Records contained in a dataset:
*** Block opens ***
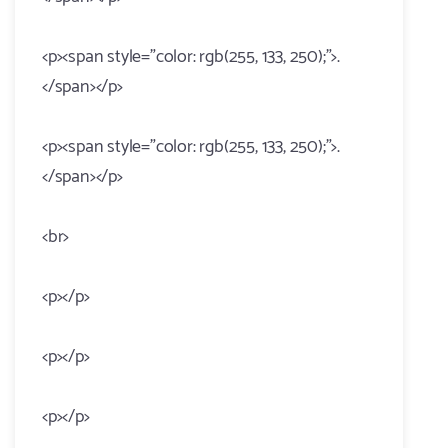
<p><span style="color: rgb(255, 133, 250);">.
</span></p>
<p><span style="color: rgb(255, 133, 250);">.
</span></p>
<br>
<p></p>
<p></p>
<p></p>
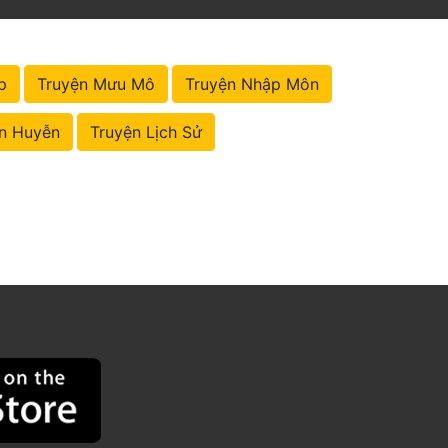
p
Truyện Mưu Mô
Truyện Nhập Môn
n Huyễn
Truyện Lịch Sử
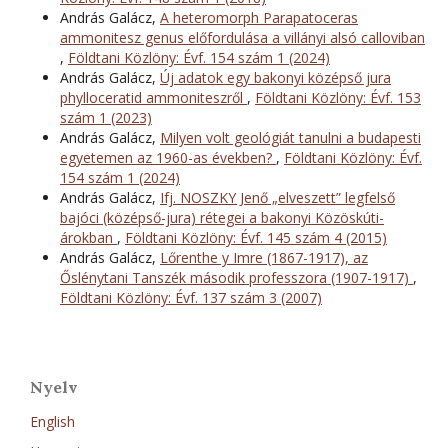
András Galácz,
A heteromorph Parapatoceras
ammonitesz genus előfordulása a villányi alsó calloviban
,
Földtani Közlöny: Évf. 154 szám 1 (2024)
András Galácz,
Új adatok egy bakonyi középső jura
phylloceratid ammoniteszről
,
Földtani Közlöny: Évf. 153
szám 1 (2023)
András Galácz,
Milyen volt geológiát tanulni a budapesti
egyetemen az 1960-as években?
,
Földtani Közlöny: Évf.
154 szám 1 (2024)
András Galácz,
Ifj. NOSZKY Jenő „elveszett” legfelső
bajóci (középső-jura) rétegei a bakonyi Közöskúti-
árokban
,
Földtani Közlöny: Évf. 145 szám 4 (2015)
András Galácz,
Lőrenthe y Imre (1867-1917), az
Őslénytani Tanszék második professzora (1907-1917)
,
Földtani Közlöny: Évf. 137 szám 3 (2007)
Nyelv
English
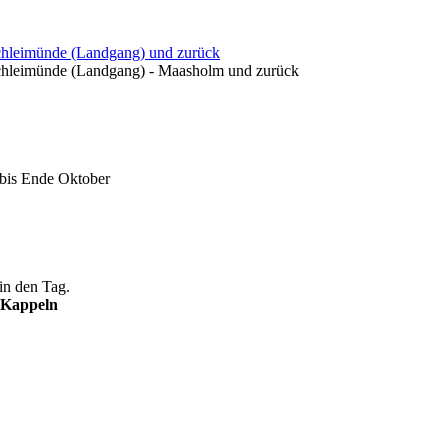
Schleimünde (Landgang) und zurück
Schleimünde (Landgang) - Maasholm und zurück
 bis Ende Oktober
in den Tag.
 Kappeln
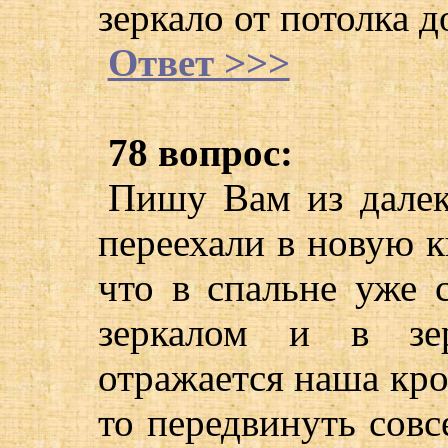
зеркало от потолка д
Ответ >>>
78 вопрос:
Пишу Вам из дале
переехали в новую к
что в спальне уже 
зеркалом и в зер
отражается наша кро
то передвинуть совсе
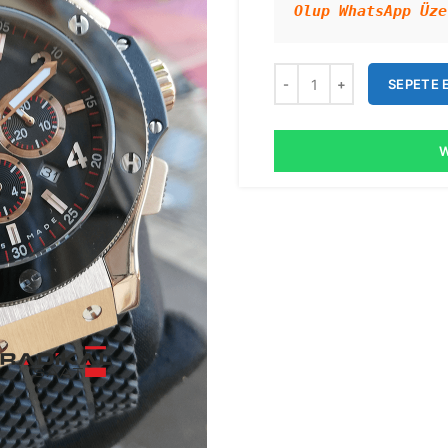
Olup WhatsApp Üze
SEPETE 
W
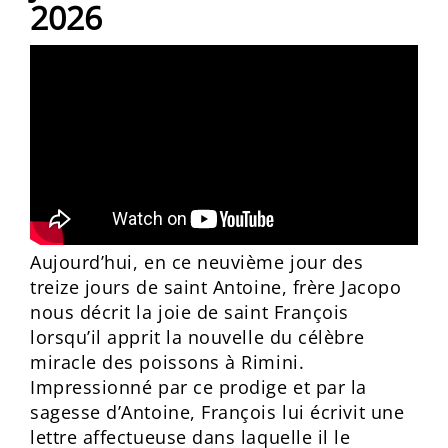
2026
Aujourd’hui, en ce neuvième jour des
treize jours de saint Antoine, frère Jacopo
nous décrit la joie de saint François
lorsqu’il apprit la nouvelle du célèbre
miracle des poissons à Rimini.
Impressionné par ce prodige et par la
sagesse d’Antoine, François lui écrivit une
lettre affectueuse dans laquelle il le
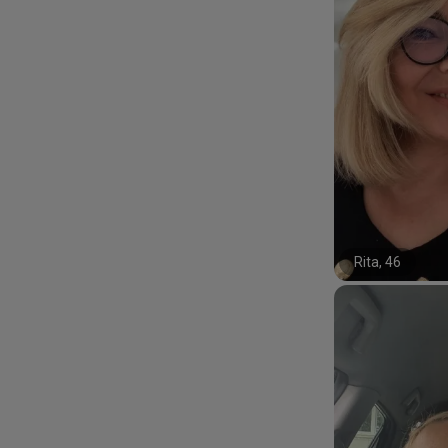
Rita, 46
#100#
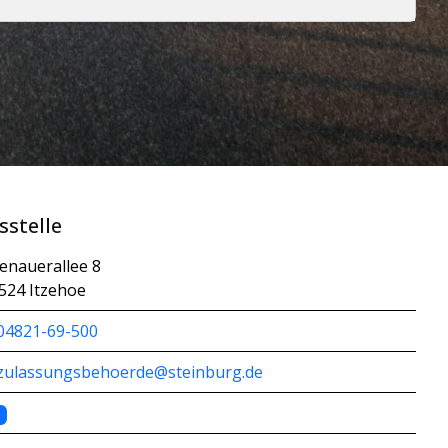
sstelle
enauerallee 8
524 Itzehoe
04821-69-500
zulassungsbehoerde@steinburg.de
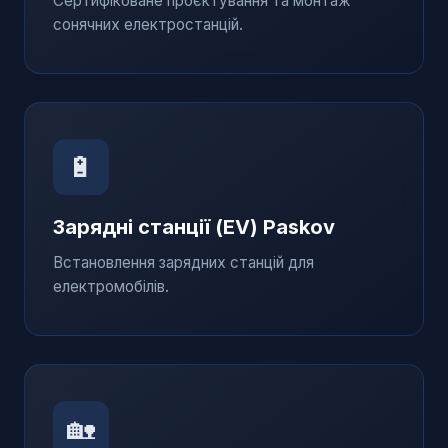
Сертифіковане проєктування та монтаж
сонячних електростанцій.
🔋
Зарядні станції (EV)
Paskov
Встановлення зарядних станцій для
електромобілів.
🏡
*** Block closes ***
**Your instructions:**
Which lines above contain "Schleimünde"? Show each of them.

**Expected answer:**
Schleimünde (Landgang) und zurück
Schleimünde (Landgang) - Maasholm und zurück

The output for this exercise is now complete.